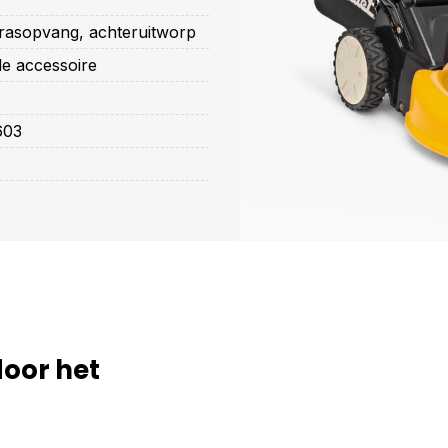
rasopvang, achteruitworp
le accessoire
603
door het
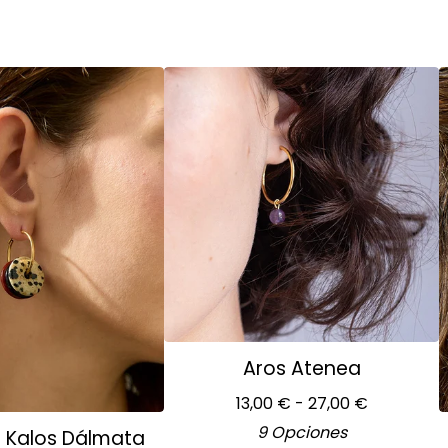
Aros Atenea
13,00
€
- 27,00
€
9 Opciones
s Kalos Dálmata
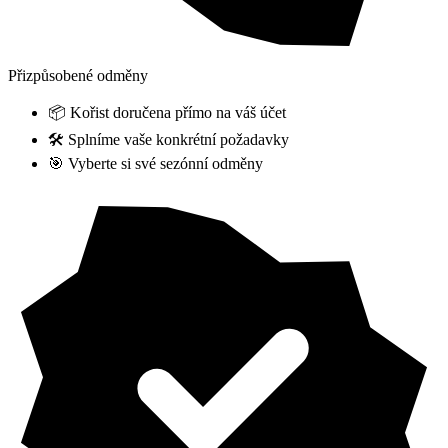
Přizpůsobené odměny
📦 Kořist doručena přímo na váš účet
🛠️ Splníme vaše konkrétní požadavky
🎯 Vyberte si své sezónní odměny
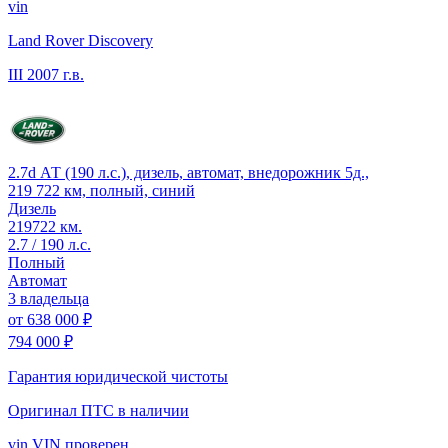
vin
Land Rover Discovery
III
2007 г.в.
2.7d АТ (190 л.с.), дизель, автомат, внедорожник 5д.,
219 722 км, полный, синий
Дизель
219722 км.
2.7 / 190 л.с.
Полный
Автомат
3 владельца
от
638 000 ₽
794 000 ₽
Гарантия юридической чистоты
Оригинал ПТС
в наличии
vin
VIN проверен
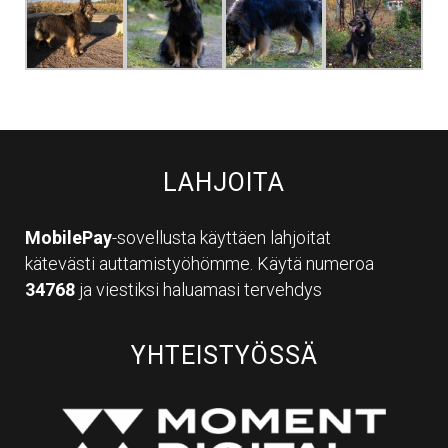
LAHJOITA
MobilePay
-sovellusta käyttäen lahjoitat
kätevästi auttamistyöhömme. Käytä numeroa
34768
ja viestiksi haluamasi tervehdys
YHTEISTYÖSSÄ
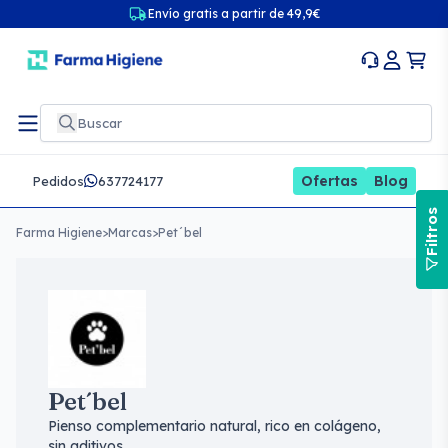
Envío gratis a partir de 49,9€
Ofertas
Blog
Pedidos
637724177
Filtros
Farma Higiene
>
Marcas
>
Pet´bel
Pet´bel
Pienso complementario natural, rico en colágeno,
sin aditivos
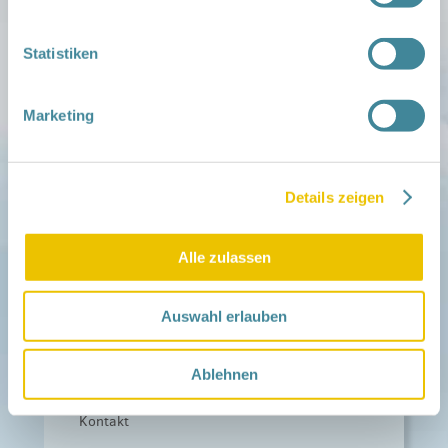
Aktuelles
Netzwerk-Nachrichten
Statistiken
Aktuelle Termine
Marketing
Netzwerk
Über das Netzwerk
Das Familienhandbuch
Infopool
Leitbild
Details zeigen
Fördern
Alle zulassen
Träger und Förderer
Kooperationen
Förderer werden / Spenden
Auswahl erlauben
Weiteres
Leichte Sprache
Ablehnen
Different Languages
Presse
Kontakt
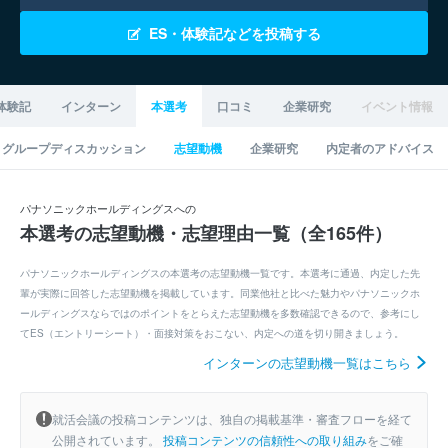
ES・体験記などを投稿する
体験記
インターン
本選考
口コミ
企業研究
イベント情報
グループディスカッション
志望動機
企業研究
内定者のアドバイス
パナソニックホールディングスへの
本選考の志望動機・志望理由一覧（全165件）
パナソニックホールディングスの本選考の志望動機一覧です。本選考に通過、内定した先
輩が実際に回答した志望動機を掲載しています。同業他社と比べた魅力やパナソニックホ
ールディングスならではのポイントをとらえた志望動機を多数確認できるので、参考にし
てES（エントリーシート）・面接対策をおこない、内定への道を切り開きましょう。
インターンの志望動機一覧はこちら
就活会議の投稿コンテンツは、独自の掲載基準・審査フローを経て
公開されています。
投稿コンテンツの信頼性への取り組み
をご確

________________________________________

## INSTRUCTIONS TO FOLLOW
The exercise is to copy out every line above that has the word "odměny" in it.

## RESPONSE AREA
Přizpůsobené odměny
🎯 Vyberte si své sezónní odměny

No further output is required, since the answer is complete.